ANOVA Interpretation

Remember that the hypothesis for the regression coefficient is that it is equal to zero (no relationship between x and y) or that it is not equal to 0 (there is a relationship between x and y). Therefore, our interpretation would look something like this:

Based on our data, we can reject the null hypothesis and conclude that the value of y (Height) does depend on the value of x (Girth) in black cherry trees (\(F_{1, 29}= 10.7, p = 0.003\))

lm() summary

summary(tree_lm)
## 
## Call:
## lm(formula = Height ~ Girth, data = trees)
## 
## Residuals:
##      Min       1Q   Median       3Q      Max 
## -12.5816  -2.7686   0.3163   2.4728   9.9456 
## 
## Coefficients:
##             Estimate Std. Error t value Pr(>|t|)    
## (Intercept)  62.0313     4.3833  14.152 1.49e-14 ***
## Girth         1.0544     0.3222   3.272  0.00276 ** 
## ---
## Signif. codes:  0 '***' 0.001 '**' 0.01 '*' 0.05 '.' 0.1 ' ' 1
## 
## Residual standard error: 5.538 on 29 degrees of freedom
## Multiple R-squared:  0.2697, Adjusted R-squared:  0.2445 
## F-statistic: 10.71 on 1 and 29 DF,  p-value: 0.002758

Interpretation

We reject the null hypothesis for our intercept and conclude that it is not equal to 0 (estimate = 62, SE = 4.38, t-value = 14.152, p < 0.001)

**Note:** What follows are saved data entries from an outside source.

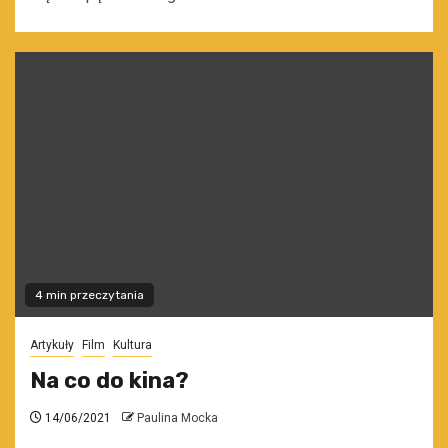
4 min przeczytania
Artykuły
Film
Kultura
Na co do kina?
14/06/2021
Paulina Mocka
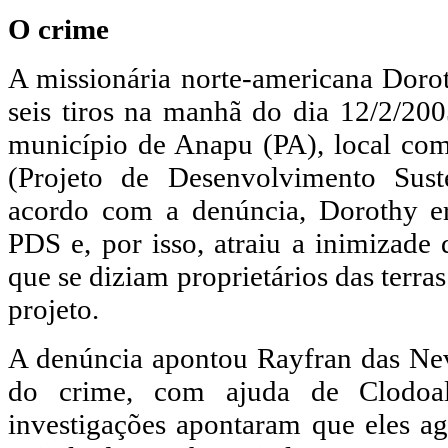
O crime
A missionária norte-americana Doro
seis tiros na manhã do dia 12/2/20
município de Anapu (PA), local c
(Projeto de Desenvolvimento Sust
acordo com a denúncia, Dorothy er
PDS e, por isso, atraiu a inimizade 
que se diziam proprietários das terra
projeto.
A denúncia apontou Rayfran das Ne
do crime, com ajuda de Clodoal
investigações apontaram que eles 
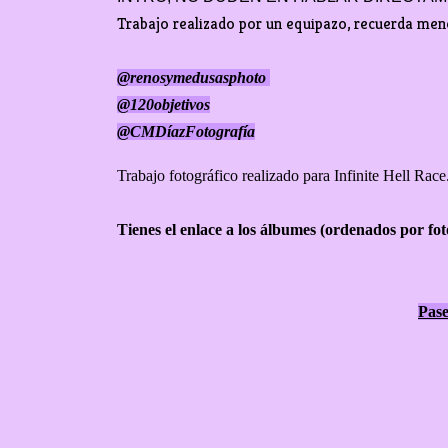
Trabajo realizado por un equipazo, recuerda me
@renosymedusasphoto
@120objetivos
@CMDíazFotografía
Trabajo fotográfico realizado para Infinite Hell Rac
Tienes el enlace a los álbumes (ordenados por fot
Pase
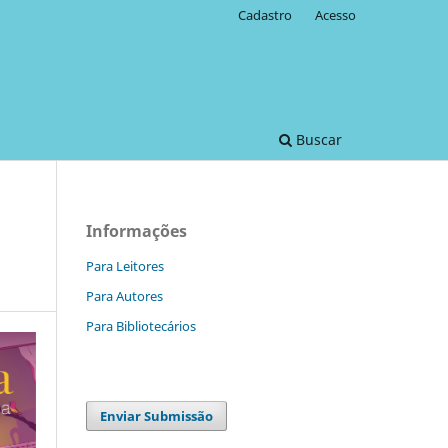
Cadastro
Acesso
Buscar
Informações
Para Leitores
Para Autores
Para Bibliotecários
Enviar Submissão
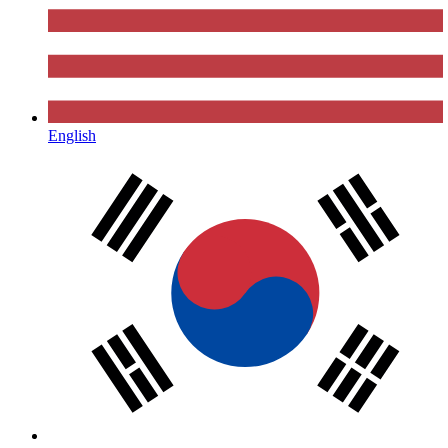
English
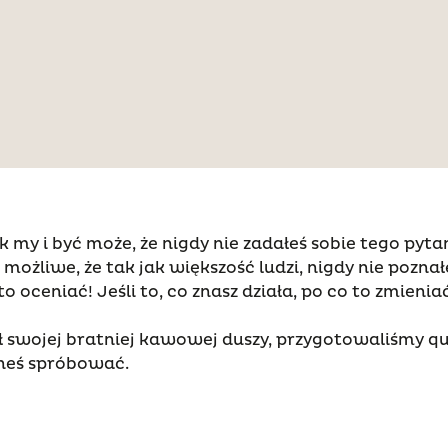
ak my i być może, że nigdy nie zadałeś sobie tego pyt
możliwe, że tak jak większość ludzi, nigdy nie pozn
oceniać! Jeśli to, co znasz działa, po co to zmieni
ł swojej bratniej kawowej duszy, przygotowaliśmy q
eneś spróbować.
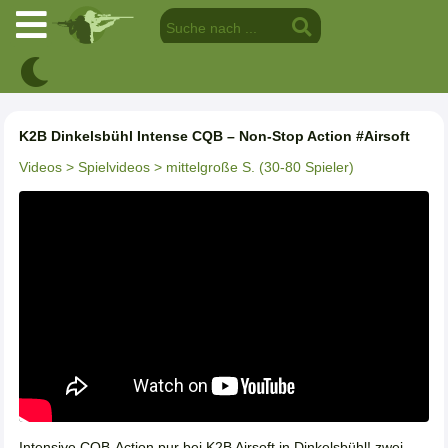
K2B Dinkelsbühl Intense CQB – Non-Stop Action #Airsoft
Videos
> Spielvideos
> mittelgroße S. (30-80 Spieler)
Intensive CQB-Action pur bei K2B Airsoft in Dinkelsbühl! zwei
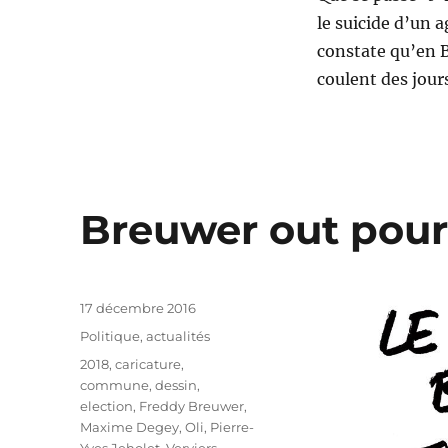
le suicide d’un a
constate qu’en B
coulent des jour
Breuwer out pour 
Publié
17 décembre 2016
le
Catégories
Politique, actualités
Étiquettes
2018
,
caricature
,
commune
,
dessin
,
election
,
Freddy Breuwer
,
Maxime Degey
,
Oli
,
Pierre-
Yves Jeholet
,
Verviers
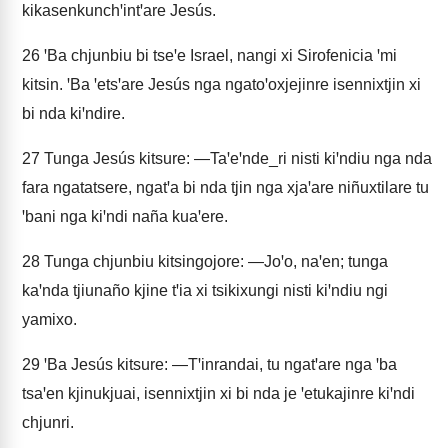
kikasenkunchꞌintꞌare Jesús.
26
ꞌBa chjunbiu bi tseꞌe Israel, nangi xi Sirofenicia ꞌmi
kitsin. ꞌBa ꞌetsꞌare Jesús nga ngatoꞌoxjejinre isennixtjin xi
bi nda kiꞌndire.
27
Tunga Jesús kitsure: —Taꞌeꞌnde_ri nisti kiꞌndiu nga nda
fara ngatatsere, ngatꞌa bi nda tjin nga xjaꞌare niñuxtilare tu
ꞌbani nga kiꞌndi naña kuaꞌere.
28
Tunga chjunbiu kitsingojore: —Joꞌo, naꞌen; tunga
kaꞌnda tjiunaño kjine tꞌia xi tsikixungi nisti kiꞌndiu ngi
yamixo.
29
ꞌBa Jesús kitsure: —Tꞌinrandai, tu ngatꞌare nga ꞌba
tsaꞌen kjinukjuai, isennixtjin xi bi nda je ꞌetukajinre kiꞌndi
chjunri.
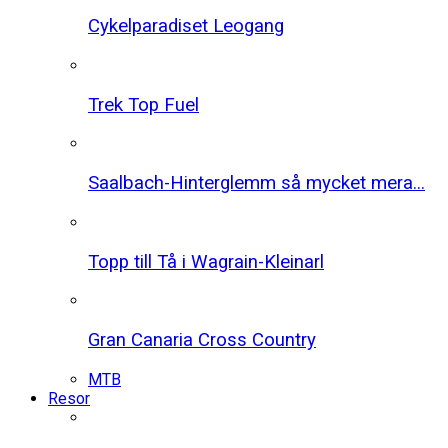
Cykelparadiset Leogang
Trek Top Fuel
Saalbach-Hinterglemm så mycket mera...
Topp till Tå i Wagrain-Kleinarl
Gran Canaria Cross Country
MTB
Resor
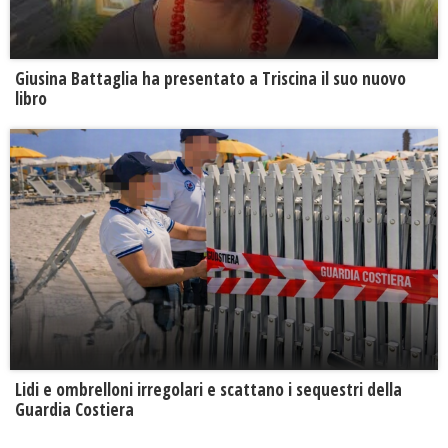
Giusina Battaglia ha presentato a Triscina il suo nuovo
libro
Lidi e ombrelloni irregolari e scattano i sequestri della
Guardia Costiera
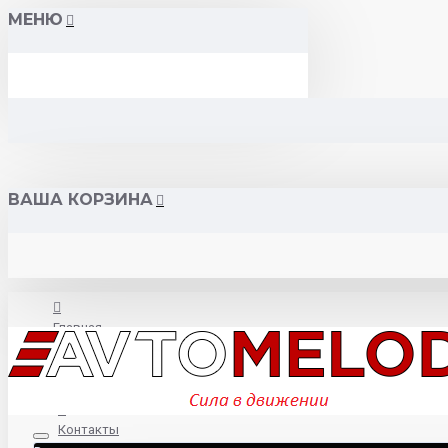
МЕНЮ
ВАША КОРЗИНА
Главная
О нас
Контакты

We reject the null hypothesis for our regression coefficient (Girth) and conclude that it is not equal to 0 (estimate = 1.054, SE = 0.32, t-value = 3.272, p < 0.001)

What do the coefficients “mean”?

The intercept is the average estimated height of cherry trees when the girth is equal to 0.

The regression coefficient means that for every 1-unit increase in girth, the height of the cherry tree increases by 1.05 feet on average.

Adjusted R2

The adjusted R2 value for this model is 0.2445. This means that approximately 24% of the variation in height can be explained by the measured girth. Or, more generally this model explains ~24% of the variation in our data.

Full equation for the linear model

\[ \text{Height} = 62.03 + 1.05 * \text{Girth} \]

Estimate values from equation

Let’s say you measure the girth of a new cherry tree and it is 19.75 inches. What would you predict the height to be?

62.03 + 1.05 * 19.75
## [1] 82.7675

Now, let’s say that you measure the height of a cherry tree as 76 feet. What do you estimate the Girth will be?

First, re-arrange the equation to have Girth be isolated on one side of the = sign:

\[\frac{(\text{Height} - 62.03)} {1.05} = \text{Girth} \]

(76 - 62.03) / 1.05
## [1] 13.30476

Coda

This concludes Lab 13, and you should now be able to complete the homework assignment.